Les facteurs psychologiques influençant le comportement alimentaire peuvent contribuer à la progression de l’obésité. Si la restriction volontaire a été largement étudiée, l’hyperphagie émotionnelle a reçu moins d’attention. Ce concept, issu de la théorie psychosomatique, caractérise les personnes qui ont tendance à manger en réponse à des émotions négatives. Cette réponse inappropriée au stress serait la conséquence de l’incapacité à distinguer la faim d’états émotionnels ou de l’utilisation de la nourriture pour réduire une tension interne.

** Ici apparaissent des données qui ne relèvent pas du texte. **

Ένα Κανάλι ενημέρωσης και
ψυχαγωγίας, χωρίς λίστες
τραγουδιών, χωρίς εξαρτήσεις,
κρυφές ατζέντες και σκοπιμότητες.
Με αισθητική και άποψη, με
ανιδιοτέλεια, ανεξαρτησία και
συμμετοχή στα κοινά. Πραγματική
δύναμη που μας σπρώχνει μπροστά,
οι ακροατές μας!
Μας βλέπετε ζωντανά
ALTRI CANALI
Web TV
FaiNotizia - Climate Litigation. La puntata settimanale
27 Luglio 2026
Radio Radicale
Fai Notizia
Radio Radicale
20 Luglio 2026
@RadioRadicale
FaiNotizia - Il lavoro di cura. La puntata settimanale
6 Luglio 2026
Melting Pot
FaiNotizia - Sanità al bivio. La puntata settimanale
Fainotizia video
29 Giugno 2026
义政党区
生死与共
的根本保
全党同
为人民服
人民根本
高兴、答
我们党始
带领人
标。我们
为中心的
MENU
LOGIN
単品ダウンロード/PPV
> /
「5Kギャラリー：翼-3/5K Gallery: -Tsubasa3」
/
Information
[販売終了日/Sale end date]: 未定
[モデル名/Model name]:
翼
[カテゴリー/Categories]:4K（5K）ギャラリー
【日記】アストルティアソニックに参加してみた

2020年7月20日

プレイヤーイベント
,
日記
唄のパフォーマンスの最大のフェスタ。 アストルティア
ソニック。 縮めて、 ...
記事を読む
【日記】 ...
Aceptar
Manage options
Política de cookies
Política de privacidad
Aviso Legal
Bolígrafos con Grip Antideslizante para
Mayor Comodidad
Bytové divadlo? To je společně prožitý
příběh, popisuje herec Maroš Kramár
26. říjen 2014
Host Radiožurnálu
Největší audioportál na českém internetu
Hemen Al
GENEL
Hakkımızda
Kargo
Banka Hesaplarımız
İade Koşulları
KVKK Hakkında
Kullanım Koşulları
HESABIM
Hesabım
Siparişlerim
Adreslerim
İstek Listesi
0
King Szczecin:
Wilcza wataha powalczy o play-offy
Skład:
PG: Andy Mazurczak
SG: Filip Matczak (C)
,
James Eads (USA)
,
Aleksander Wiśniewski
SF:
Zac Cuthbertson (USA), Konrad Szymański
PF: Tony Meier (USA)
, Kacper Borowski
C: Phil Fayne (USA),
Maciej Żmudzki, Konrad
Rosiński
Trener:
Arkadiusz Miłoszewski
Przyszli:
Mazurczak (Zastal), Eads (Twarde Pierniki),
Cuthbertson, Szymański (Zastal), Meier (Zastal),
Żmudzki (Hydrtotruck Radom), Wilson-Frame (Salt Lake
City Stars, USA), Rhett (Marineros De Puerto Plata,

Les études sur l’alimentation émotionnelle et les habitudes alimentaires sont peu nombreuses et contradictoires : certaines montrent un lien avec la prise d’aliments sucrés de forte densité énergétique, d’autres ne retrouvent aucune association avec les apports en énergie et en macronutriments… Aucune n’a cependant réellement évalué le niveau de stress ou d’émotion négative qui déclencherait la prise alimentaire.

Les femmes stressées consomment moins de légumes et de fruits

Une étude récente a retrouvé une association positive entre alimentation émotionnelle et dépression. Un des signes bien connus de la dépression sévère est une modification de l’appétit, dans le sens d’une diminution comme d’une augmentation. Les relations entre comportement alimentaire et dépression modérée sont encore peu étudiées. En général, la dépression est associée à une alimentation de moins bonne qualité nutritionnelle : les sujets déprimés suivent moins les recommandations alimentaires et mangent, en particulier, moins de poisson.

Des études ont montré que les femmes avec un haut niveau de stress consomment moins de légumes et de fruits et que celles qui sont fortement déprimées mangent plus de produits sucrés de forte densité énergétique, moins d’aliments énergétiques non sucrés et d’aliments de faible densité énergétique.

L’alimentation émotionnelle pourrait ainsi faire le lien entre la dépression et les déséquilibres alimentaires.

Des relations possibles entre alimentation émotionnelle et dépression

Les auteurs de la présente étude ont précédemment retrouvé un score plus élevé d’alimentation émotionnelle chez les obèses que chez les sujets de poids normal. Ils poursuivent ici leur analyse, en étudiant si les associations entre alimentation émotionnelle et consommation alimentaire varient selon le niveau d’Indice de Masse Corporel (IMC).

Ils se penchent ici sur les relations entre alimentation émotionnelle, dépression et consommation de produits denses et sucrés, de produits denses non sucrés, de fruits et légumes. 1679 hommes et 2035 femmes, âgés de 17 à 64 ans ont été étudiés.

L’alimentation émotionnelle et les comportements de restriction associés ont été évalués à l’aide du « Three Factor Eating Questionnaire R-18 » (TFEQ R-18).

La dépression a été évaluée selon le questionnaire à 20 items du CES-D (« Center for Epidemiological Studies Depression Scale »). La consommation, à l’aide d’un questionnaire de fréquence de consommation portant sur 132 aliments sur les 12 derniers mois.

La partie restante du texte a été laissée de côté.